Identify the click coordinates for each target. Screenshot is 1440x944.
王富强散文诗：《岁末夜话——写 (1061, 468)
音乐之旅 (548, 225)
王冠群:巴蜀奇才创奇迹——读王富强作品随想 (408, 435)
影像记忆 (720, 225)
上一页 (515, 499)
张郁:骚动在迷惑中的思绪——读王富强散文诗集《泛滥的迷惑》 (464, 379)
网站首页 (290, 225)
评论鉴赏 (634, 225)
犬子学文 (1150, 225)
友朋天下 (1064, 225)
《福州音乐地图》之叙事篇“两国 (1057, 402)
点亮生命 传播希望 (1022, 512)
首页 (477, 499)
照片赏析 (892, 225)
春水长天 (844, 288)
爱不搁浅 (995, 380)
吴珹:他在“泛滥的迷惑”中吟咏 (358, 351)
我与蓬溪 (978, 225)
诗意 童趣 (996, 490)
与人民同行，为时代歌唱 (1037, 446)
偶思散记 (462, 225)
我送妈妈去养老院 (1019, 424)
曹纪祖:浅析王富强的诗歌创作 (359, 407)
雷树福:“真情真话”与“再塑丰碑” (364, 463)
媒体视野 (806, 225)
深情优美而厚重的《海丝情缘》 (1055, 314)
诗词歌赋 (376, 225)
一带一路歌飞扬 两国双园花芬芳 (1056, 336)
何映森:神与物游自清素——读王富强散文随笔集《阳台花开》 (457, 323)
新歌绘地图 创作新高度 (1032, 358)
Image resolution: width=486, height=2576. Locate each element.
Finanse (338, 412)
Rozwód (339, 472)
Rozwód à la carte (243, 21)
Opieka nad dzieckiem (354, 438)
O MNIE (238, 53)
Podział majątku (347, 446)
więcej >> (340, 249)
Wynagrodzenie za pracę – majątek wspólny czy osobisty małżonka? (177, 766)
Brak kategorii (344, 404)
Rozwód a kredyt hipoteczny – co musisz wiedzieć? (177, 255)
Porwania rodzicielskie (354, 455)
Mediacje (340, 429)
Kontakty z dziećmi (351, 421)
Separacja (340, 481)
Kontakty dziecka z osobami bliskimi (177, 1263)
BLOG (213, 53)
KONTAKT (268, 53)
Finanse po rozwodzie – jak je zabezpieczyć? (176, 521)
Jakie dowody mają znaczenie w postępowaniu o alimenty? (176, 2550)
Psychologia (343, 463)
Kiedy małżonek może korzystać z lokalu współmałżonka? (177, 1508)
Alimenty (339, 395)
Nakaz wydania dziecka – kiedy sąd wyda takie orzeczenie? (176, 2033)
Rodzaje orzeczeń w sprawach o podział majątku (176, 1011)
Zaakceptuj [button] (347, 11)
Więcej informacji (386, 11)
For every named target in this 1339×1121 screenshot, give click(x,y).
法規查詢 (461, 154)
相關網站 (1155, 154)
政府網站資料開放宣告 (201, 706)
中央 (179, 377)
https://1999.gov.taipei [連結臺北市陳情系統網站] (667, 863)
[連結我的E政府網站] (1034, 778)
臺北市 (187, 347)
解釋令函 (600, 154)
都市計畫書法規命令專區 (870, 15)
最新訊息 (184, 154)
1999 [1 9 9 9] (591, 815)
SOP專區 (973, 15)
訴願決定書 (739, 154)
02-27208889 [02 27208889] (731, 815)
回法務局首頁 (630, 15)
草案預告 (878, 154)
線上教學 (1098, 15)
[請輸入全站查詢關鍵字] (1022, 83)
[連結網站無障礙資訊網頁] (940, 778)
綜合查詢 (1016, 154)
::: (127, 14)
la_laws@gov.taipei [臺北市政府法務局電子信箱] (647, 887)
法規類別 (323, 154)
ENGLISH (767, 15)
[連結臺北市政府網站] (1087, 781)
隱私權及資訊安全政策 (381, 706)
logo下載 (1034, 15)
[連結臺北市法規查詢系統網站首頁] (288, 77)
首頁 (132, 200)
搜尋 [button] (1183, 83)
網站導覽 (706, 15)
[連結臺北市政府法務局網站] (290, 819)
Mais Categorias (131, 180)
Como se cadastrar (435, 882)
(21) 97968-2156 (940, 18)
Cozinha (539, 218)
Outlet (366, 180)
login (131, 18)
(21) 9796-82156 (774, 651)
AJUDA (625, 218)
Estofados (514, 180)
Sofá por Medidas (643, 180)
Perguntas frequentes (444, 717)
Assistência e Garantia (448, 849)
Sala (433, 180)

## WORK INSTRUCTION
Your answer should consist only of the lines above between the line holding "张郁:骚动在迷惑中的思绪——读王富强散文诗集《泛滥的迷惑》 (464, 379)" and the line holding "新歌绘地图 创作新高度 (1032, 358)", inclusive, each transcribed exactly.

## TASK OUTPUT
张郁:骚动在迷惑中的思绪——读王富强散文诗集《泛滥的迷惑》 (464, 379)
网站首页 (290, 225)
评论鉴赏 (634, 225)
犬子学文 (1150, 225)
友朋天下 (1064, 225)
《福州音乐地图》之叙事篇“两国 (1057, 402)
点亮生命 传播希望 (1022, 512)
首页 (477, 499)
照片赏析 (892, 225)
春水长天 (844, 288)
爱不搁浅 (995, 380)
吴珹:他在“泛滥的迷惑”中吟咏 (358, 351)
我与蓬溪 (978, 225)
诗意 童趣 (996, 490)
与人民同行，为时代歌唱 (1037, 446)
偶思散记 (462, 225)
我送妈妈去养老院 (1019, 424)
曹纪祖:浅析王富强的诗歌创作 (359, 407)
雷树福:“真情真话”与“再塑丰碑” (364, 463)
媒体视野 (806, 225)
深情优美而厚重的《海丝情缘》 (1055, 314)
诗词歌赋 (376, 225)
一带一路歌飞扬 两国双园花芬芳 (1056, 336)
何映森:神与物游自清素——读王富强散文随笔集《阳台花开》 (457, 323)
新歌绘地图 创作新高度 (1032, 358)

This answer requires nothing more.